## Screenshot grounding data
──────────
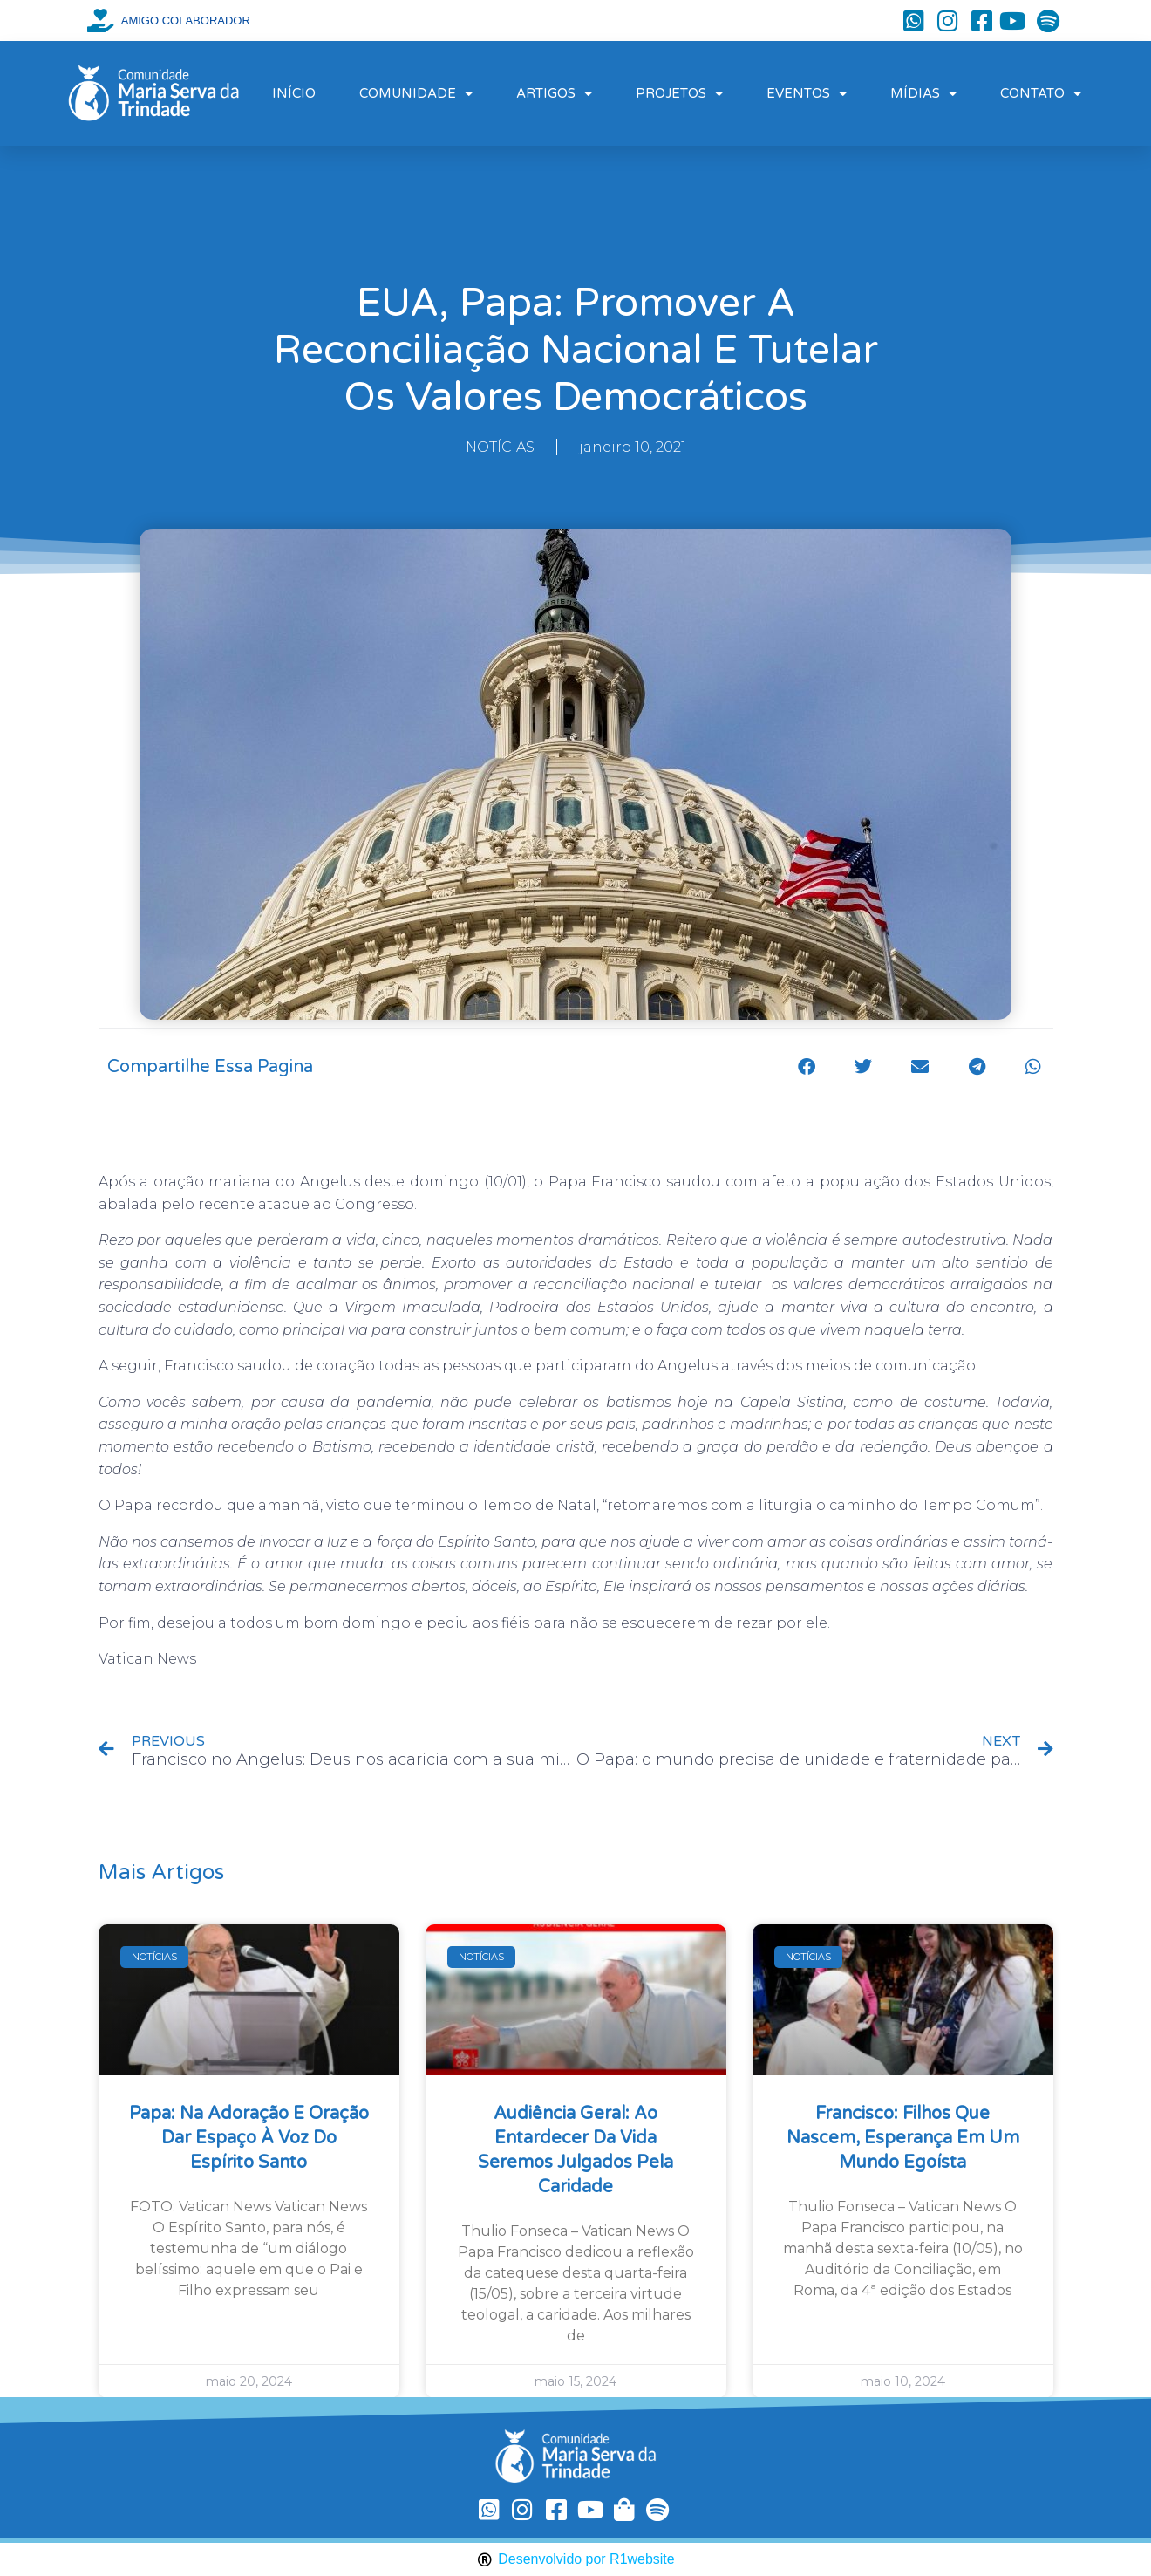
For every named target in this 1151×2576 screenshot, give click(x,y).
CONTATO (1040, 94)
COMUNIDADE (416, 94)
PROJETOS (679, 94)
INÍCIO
──────────
## Task statement
Reproduce each record above by retyping it exactly; omit all images.

## Exercise output
For every named target in this 1151×2576 screenshot, give click(x,y).
CONTATO (1040, 94)
COMUNIDADE (416, 94)
PROJETOS (679, 94)
INÍCIO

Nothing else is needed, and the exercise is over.